### The records ###

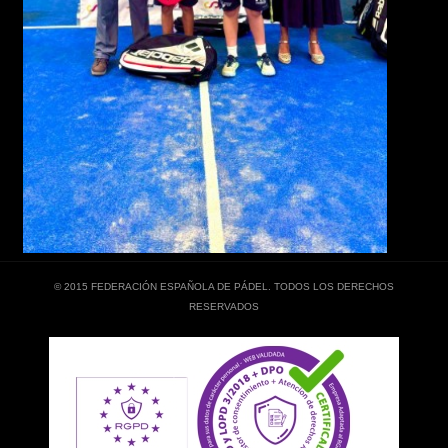
© 2015 FEDERACIÓN ESPAÑOLA DE PÁDEL. TODOS LOS DERECHOS
RESERVADOS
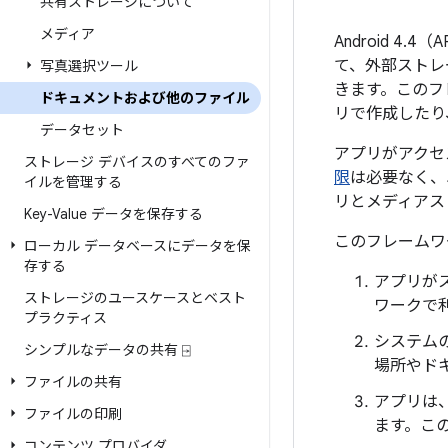
共有ストレージについて
メディア
Android 
て、外部ストレ
写真選択ツール
きます。このフ
ドキュメントおよび他のファイル
リで作成したり
データセット
アプリがアクセ
ストレージ デバイスのすべてのファ
限
は必要なく、
イルを管理する
リとメディアス
Key-Value データを保存する
このフレームワ
ローカル データベースにデータを保
存する
アプリが
ストレージのユースケースとベスト
ワークで
プラクティス
システム
シンプルなデータの共有 ⍈
場所やド
ファイルの共有
アプリは
ファイルの印刷
ます。この
コンテンツ プロバイダ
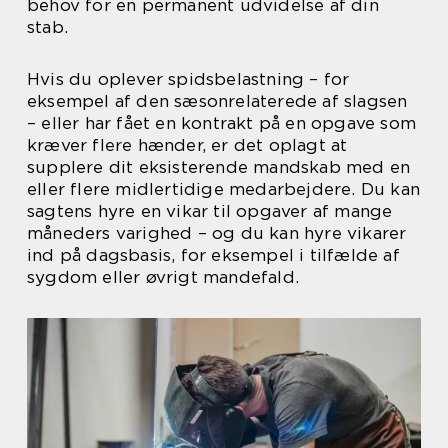
behov for en permanent udvidelse af din
stab.
Hvis du oplever spidsbelastning – for
eksempel af den sæsonrelaterede af slagsen
– eller har fået en kontrakt på en opgave som
kræver flere hænder, er det oplagt at
supplere dit eksisterende mandskab med en
eller flere midlertidige medarbejdere. Du kan
sagtens hyre en vikar til opgaver af mange
måneders varighed – og du kan hyre vikarer
ind på dagsbasis, for eksempel i tilfælde af
sygdom eller øvrigt mandefald.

###

Return exactly the lines that begin with the one containing "ストレージのユースケースとベスト" and end with the final line of the data above; include no pictures.

* _Task response_:
ストレージのユースケースとベスト
ワークで
プラクティス
システム
シンプルなデータの共有 ⍈
場所やド
ファイルの共有
アプリは
ファイルの印刷
ます。この
コンテンツ プロバイダ
behov for en permanent udvidelse af din
stab.
Hvis du oplever spidsbelastning – for
eksempel af den sæsonrelaterede af slagsen
– eller har fået en kontrakt på en opgave som
kræver flere hænder, er det oplagt at
supplere dit eksisterende mandskab med en
eller flere midlertidige medarbejdere. Du kan
sagtens hyre en vikar til opgaver af mange
måneders varighed – og du kan hyre vikarer
ind på dagsbasis, for eksempel i tilfælde af
sygdom eller øvrigt mandefald.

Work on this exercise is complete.